답변됨 Hardware failover behavior

  • Tuesday, April 24, 2012 1:31 AM
     
     

    Hi All,

    I'm hoping someone can help me out wih this question

    I've set up a two node test cluster with a CSV (iscsi) volume.  I've created two VMs. One a win7 and the other a W2K server with the remote desktop role installed. I've been testing out the failover features to understand and document them for when we go to production. I have no problems when I do a quick migration. I have set up a terminal session and logged into the remote desktop machine, opened up excel and started working in it. When I perform a quick migration I do not experience any interruptions. The VM migrates from one node to the other. If I simulate a hardware failure (I pull the power cord out) on the node the VM is running on, my session ends. The VM does migrate to the other node and boots up. Is this the normal behavior for a hardware failure, or have I not configured HA correctly in the cluster failover manager? I have run the cluster validation tests and with the exception of a warning about the number of MPIO paths, the cluster validates.

    Thanks,

    Kevin

All Replies

  • Tuesday, April 24, 2012 4:27 AM
    Moderator
     
     
    Hi,

    First of all, a Quick Migration will save the VM, so you will be notice the downtime. I suspect that you performed a Live Migration instead of Quick Migration.

    By the way, Live Migration is designed for planning migration instead of a power failure or hardware failure. If there is a power failure or hardware failure, all the virtual machines will restart on another node or other nodes.

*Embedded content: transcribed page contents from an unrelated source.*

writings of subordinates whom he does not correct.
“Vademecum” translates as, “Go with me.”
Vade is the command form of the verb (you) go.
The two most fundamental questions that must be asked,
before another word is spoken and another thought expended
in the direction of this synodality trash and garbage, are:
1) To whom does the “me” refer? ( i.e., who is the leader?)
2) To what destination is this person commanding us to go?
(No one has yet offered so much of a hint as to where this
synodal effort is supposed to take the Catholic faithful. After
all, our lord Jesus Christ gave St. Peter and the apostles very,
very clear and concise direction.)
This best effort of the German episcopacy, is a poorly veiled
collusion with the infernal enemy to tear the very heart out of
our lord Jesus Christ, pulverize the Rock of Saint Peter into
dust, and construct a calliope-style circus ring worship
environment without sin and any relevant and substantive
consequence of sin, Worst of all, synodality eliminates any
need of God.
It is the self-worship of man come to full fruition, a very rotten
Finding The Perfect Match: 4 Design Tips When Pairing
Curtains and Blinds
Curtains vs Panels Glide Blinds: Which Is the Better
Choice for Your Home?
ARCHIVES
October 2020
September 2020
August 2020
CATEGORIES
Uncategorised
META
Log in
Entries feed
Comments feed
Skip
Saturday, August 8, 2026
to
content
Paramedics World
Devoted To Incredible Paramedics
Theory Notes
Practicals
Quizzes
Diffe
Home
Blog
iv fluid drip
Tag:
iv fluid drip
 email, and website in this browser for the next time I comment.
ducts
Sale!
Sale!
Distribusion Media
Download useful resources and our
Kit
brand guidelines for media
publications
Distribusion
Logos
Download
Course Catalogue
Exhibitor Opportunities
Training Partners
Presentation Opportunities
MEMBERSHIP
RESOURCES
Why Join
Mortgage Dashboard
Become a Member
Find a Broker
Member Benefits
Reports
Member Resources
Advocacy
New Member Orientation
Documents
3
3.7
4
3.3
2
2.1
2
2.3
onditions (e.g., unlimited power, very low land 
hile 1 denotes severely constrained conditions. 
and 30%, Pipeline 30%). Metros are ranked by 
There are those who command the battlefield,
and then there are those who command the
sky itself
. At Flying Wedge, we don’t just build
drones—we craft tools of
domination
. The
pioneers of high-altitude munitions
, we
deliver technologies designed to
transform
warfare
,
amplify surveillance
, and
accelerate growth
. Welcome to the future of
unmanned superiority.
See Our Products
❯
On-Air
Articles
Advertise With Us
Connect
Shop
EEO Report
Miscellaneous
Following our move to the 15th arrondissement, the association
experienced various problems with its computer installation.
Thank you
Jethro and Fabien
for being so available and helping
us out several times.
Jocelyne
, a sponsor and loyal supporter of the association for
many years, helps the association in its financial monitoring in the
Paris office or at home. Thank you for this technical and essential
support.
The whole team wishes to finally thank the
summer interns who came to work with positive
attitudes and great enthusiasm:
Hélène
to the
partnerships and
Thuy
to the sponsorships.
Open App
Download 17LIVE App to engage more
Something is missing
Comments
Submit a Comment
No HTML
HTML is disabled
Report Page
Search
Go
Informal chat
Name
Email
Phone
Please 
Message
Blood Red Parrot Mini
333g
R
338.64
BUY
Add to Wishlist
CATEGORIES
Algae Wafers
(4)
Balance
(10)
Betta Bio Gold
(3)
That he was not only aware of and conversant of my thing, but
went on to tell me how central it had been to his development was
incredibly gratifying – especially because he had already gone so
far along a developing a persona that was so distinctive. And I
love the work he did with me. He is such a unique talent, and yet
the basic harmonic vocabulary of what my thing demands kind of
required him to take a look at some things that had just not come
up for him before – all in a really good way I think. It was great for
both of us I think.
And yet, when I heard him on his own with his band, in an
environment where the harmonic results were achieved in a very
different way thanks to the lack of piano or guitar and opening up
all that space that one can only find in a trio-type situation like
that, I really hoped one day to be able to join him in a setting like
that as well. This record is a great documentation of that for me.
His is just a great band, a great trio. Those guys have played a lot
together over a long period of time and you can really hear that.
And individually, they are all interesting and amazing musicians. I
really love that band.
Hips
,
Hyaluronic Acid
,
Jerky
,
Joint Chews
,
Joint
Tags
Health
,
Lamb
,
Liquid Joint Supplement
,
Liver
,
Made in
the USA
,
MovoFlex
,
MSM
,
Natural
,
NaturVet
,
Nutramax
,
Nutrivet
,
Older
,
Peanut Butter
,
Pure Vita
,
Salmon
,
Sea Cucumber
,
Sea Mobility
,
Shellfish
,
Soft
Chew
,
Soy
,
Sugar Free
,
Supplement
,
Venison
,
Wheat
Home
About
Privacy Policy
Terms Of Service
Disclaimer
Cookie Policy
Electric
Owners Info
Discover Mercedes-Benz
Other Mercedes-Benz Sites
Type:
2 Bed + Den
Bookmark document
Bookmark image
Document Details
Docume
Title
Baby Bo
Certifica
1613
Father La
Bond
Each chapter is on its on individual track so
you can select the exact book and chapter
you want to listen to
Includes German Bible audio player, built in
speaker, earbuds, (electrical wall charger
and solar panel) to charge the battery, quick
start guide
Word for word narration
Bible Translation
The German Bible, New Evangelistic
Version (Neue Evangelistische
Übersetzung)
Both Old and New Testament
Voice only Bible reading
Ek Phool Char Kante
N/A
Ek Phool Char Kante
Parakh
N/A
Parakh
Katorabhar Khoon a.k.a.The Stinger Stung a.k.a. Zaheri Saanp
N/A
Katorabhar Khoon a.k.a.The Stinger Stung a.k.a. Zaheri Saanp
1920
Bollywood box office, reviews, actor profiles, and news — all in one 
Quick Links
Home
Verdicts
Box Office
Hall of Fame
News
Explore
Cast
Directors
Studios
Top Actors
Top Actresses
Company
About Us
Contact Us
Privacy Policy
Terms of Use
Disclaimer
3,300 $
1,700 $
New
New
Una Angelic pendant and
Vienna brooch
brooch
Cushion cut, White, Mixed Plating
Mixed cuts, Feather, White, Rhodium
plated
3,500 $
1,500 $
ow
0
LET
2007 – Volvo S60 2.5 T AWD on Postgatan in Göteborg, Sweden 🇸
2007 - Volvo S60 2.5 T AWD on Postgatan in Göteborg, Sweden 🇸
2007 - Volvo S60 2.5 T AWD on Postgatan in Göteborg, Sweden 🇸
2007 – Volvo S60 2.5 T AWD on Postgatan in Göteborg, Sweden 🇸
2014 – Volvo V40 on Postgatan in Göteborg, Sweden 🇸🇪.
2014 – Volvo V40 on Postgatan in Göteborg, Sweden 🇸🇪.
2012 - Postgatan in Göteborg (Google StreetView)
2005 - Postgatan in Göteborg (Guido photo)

  • Tuesday, April 24, 2012 10:17 AM
     
     Answered

    Hi All,

    I'm hoping someone can help me out wih this question

    I've set up a two node test cluster with a CSV (iscsi) volume.  I've created two VMs. One a win7 and the other a W2K server with the remote desktop role installed. I've been testing out the failover features to understand and document them for when we go to production. I have no problems when I do a quick migration. I have set up a terminal session and logged into the remote desktop machine, opened up excel and started working in it. When I perform a quick migration I do not experience any interruptions. The VM migrates from one node to the other. If I simulate a hardware failure (I pull the power cord out) on the node the VM is running on, my session ends. The VM does migrate to the other node and boots up. Is this the normal behavior for a hardware failure, or have I not configured HA correctly in the cluster failover manager? I have run the cluster validation tests and with the exception of a warning about the number of MPIO paths, the cluster validates.

    Thanks,

    Kevin

    Kevin,

    everything works as expected. HA does not provide any real downtime protection. What you should do - configure guest VM cluster between a pair of VMs hosted by two (or more) different physical Hyper-V boxes. In such a case if one Hyper-V box would unexpectedly go down other VM should raise control immediately (nearly) with very little or no downtime noticed by users. If you cannot go this way for some reason (say your app of choice is not cluster-aware) you need to switch hypervisor to a paid (Essentials and up) versions of ESX as they do have Fault Tolerance. In a nutshell FT is what you expect HA do for you :) Except it has own drawbacks (hardware load, inability to take a VM snapshot so no real VM backup etc).

    Hope this helped :)

    -nismo

  • Tuesday, April 24, 2012 12:58 PM
     
     

    Thanks for the clarification and proper terminology. I wanted to make sure I haven't missed a setup feature for proper hardware failover setup.

    -Kevin

  • Thursday, April 26, 2012 6:38 PM
     
     

    I hope somebody will help me out with the failover behaviour of Geo-clusters (multi site) with SQL Server 2008 R2 and SQL Server 2005 on Windows 2008 R2 :

    Here is what we are planning to build:

    Cluster #1 --> SQL Server 2008 R2 Geo-Cluster

    ================================

    Data Centre #1

    ------------------

    Node 1 & Node 2 (with Instance 1 and Instance 2 respectively)

    Data Centre #2

    ------------------

    Node 3 & Node 4 (with Instance 3 and Instance 4 respectively)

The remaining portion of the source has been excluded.